The Court’s Chevron decision established a bedrock principle of administrative law. Under Chevron, courts must defer to a federal agency’s reasonable interpretation of an ambiguous statute that the agency is charged with administering, even if they are inclined to rule another way.

The cases before the Court, Relentless, Inc. v. Department of Commerce and Loper Bright Enterprises v. Raimondo, involve a rule issued by the National Marine Fisheries Service requiring fishing vessels to pay for the costs ofobservers who monitor compliance with fishery management plans. In both cases, the federal appeals court deferred to the agency, holding that the rule is a permissible exercise of the agency’s authority

In granting certiorari, the justices have specifically agreed to decide the following question: “Whether the court should overrule Chevron v. Natural Resources Defense Council, or at least clarify that statutory silence concerning controversial powers expressly but narrowly granted elsewhere in the statute does not constitute an ambiguity requiring deference to the agency.”

Below is a brief summary of the remaining cases before the Court:

Devillier v. Texas: The Fifth Amendment government taking case involves when property owners can sue for compensation. In First English Evangelical Lutheran Church v. County of Los Angeles, 482 U.S. 304 (1987), the Supreme Court recognized that the Fifth Amendment’s Takings Clause was “self-executing” and that “[s]tatutory recognition was not necessary” for claims for just compensation because they “are grounded in the Constitution itself[.]” Following the decision, several appellate state courts have held that the self-executing nature of the Takings Clause requires them to entertain claims directly under the Clause without the need for statutory authorization. Two federal Circuits, the Fifth and the Ninth, disagree and have held that claims for just compensation are only available if they are legislatively authorized. The justices have agreed to consider the following question: “Whether a person whose property is taken without compensation may seek redress under the self-executing takings clause of the Fifth Amendment even if the legislature has not affirmatively provided them with a cause of action.”

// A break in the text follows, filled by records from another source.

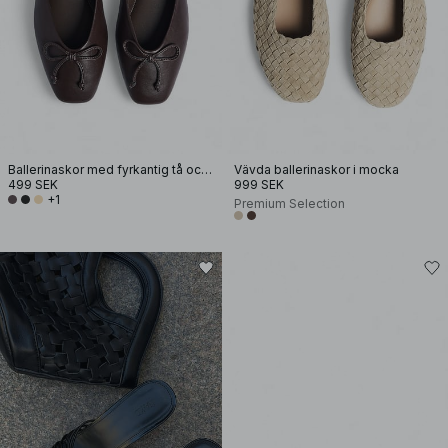
Ballerinaskor med fyrkantig tå och rosett
Vävda ballerinaskor i mocka
499 SEK
999 SEK
+1
Premium Selection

Macquarie Infrastructure Corp. v. Moab Partners, L.P.: The case is poised to clarify whether a failure to disclose under Item 303 of Regulation S-K constitutes securities fraud. Section l0(b) of the Securities Exchange Act of 1934 prohibits deception in connection with the purchase or sale of securities. To that end, SEC Rule l0b-5 declares it unlawful to make an untrue statement or omit a material fact “necessary” to make an affirmative statement “not misleading.” A violation of this requirement can give rise to a judicially implied private right of action that the Supreme Court has construed narrowly. Item 303 of SEC Regulation S-K calls for additional disclosures under a different standard. Item 303 is an administrative rule that requires a company to disclose known trends or uncertainties that are likely to have a material impact on its financial position, regardless of whether the company had made any statements that would otherwise be misleading. The Court will decide the following question: “Whether the U.S. Court of Appeals for the 2nd Circuit erred in holding that a failure to make a disclosure required under Item 303 of SEC Regulation S-K can support a private claim under Section 10(b) of the Securities Exchange Act of 1934, even in the absence of an otherwise misleading statement.”